In a work-conserving mode, the scheduler must choose one of the pending requests, if any, to dispatch, even if the pending requests are far away from the current disk head position. The rationale for non-work-conserving schedulers, such as the anticipatory scheduler (AS) and Completely Fair Queuing (CFQ), is that a request that is soon to arrive might be much closer to the disk head than the currently pending requests, in which case it may be worthwhile to wait for the future request.
In my point view, non-work conserving keeps the locality of synchronous I/O requests so that the system performance will be improved.
If there is only one process with intensive I/O requests, we ever noticed that the deadline scheduling algorithm can almost double the I/O throughput from CFQ. With CFQ, it is likely the process’ threads may be waiting for I/O, the I/O scheduler is waiting for requests closer to the disk head while there won’t be as the waiting threads are the only threads having I/O requests.

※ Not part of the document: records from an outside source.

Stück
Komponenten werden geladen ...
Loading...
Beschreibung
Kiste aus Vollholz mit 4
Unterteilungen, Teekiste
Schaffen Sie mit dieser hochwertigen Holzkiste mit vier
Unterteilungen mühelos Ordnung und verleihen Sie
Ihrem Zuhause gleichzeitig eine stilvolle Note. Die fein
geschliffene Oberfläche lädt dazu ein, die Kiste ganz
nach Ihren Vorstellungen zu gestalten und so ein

The waiting here wastes time actually.
Thank you for your comments.
I think it depends on particular workloads but, in general, consecutive synchronous I/O requests from the same task will have locality feature. In your case, you need to describe your workload clearly so that I can understand why. Anyway, any solution/mechanism has its limitations.
Yes, it depends on the workloads. A scheduler may work well for one case while work badly for another.

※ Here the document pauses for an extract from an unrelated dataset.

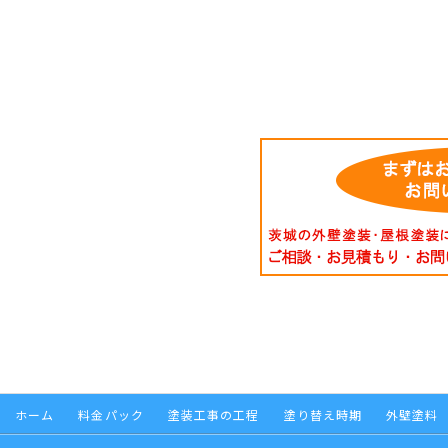
ホーム
料金パック
塗装工事の工程
塗り替え時期
外壁塗料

For the case I experienced, it is roughly as follows. A dir contains many (100K+) files of 1MB~5MB. The process first A) reads around 10s-100 files into memory in parallel by around 4-10 threads each time and then B) processes them. The process repeats (A->B) until all files are processed.
The filesystem is an ext4 and it is on top of a RAID5 disk array. Filesystem type may matter too here as the blocks layout matters. But there was no chance to test more FSes, such as XFS.

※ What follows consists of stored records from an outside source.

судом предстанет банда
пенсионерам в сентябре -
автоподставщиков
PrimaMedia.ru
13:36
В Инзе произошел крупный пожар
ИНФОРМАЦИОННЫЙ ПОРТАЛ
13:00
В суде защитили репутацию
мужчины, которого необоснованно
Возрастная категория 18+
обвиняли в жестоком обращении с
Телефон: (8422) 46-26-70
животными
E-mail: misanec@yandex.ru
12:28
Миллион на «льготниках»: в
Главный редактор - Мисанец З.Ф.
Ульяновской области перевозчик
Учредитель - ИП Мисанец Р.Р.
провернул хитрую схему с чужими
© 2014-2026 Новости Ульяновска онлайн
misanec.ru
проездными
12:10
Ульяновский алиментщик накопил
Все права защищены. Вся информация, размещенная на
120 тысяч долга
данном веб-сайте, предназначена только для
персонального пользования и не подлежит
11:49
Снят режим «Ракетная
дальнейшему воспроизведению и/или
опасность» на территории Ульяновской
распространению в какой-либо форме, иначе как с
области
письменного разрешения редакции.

For your specific workload, I guess the performance for AS might be affected by following factors.
1, For each process, it might read files which are not stored consecutively on HDD so that AS will be invalid and have a bad impact.
2, It also depends on prefeching mechanisms of OS and hardware.
3, Another factor may depends on how these threads work since one may be blocked after each read so that AS will be invalid and have bad impact.
If we want to learn the detail reasons, we have to think about this problem from the system stack (application <-> OS <-> Hardware) angle. If it is for virtualized systems, things are changed due to double scheduling, VM consolidation, and device virtualization problems.
3 is possibly the most affecting factor for the workloads. As the system has only one process doing intensive I/O and it is natural for programs to be implemented to wait on I/O.
Even though you have one process which creates multiple threads in user space but for Linux Kernel, these threads in kernel will be regarded different threads/tasks (gid is the same). That’s why 1 is also one possible reason.
Agreed. The file writing went through several levels of system components (Windows programs write the files through Samba on Linux through ext4 through a RAID5 card to a disk array with 10+ disks) and the files blocks may be very likely non-consecutive.
Yes, exactly. From my experience, RAID controller will improve I/O performance very much since I/O requests can be handled in parallel via multiple RAID controller channels. Besides, system stack is much more complex in virtualized systems such as KVM, Xen, etc.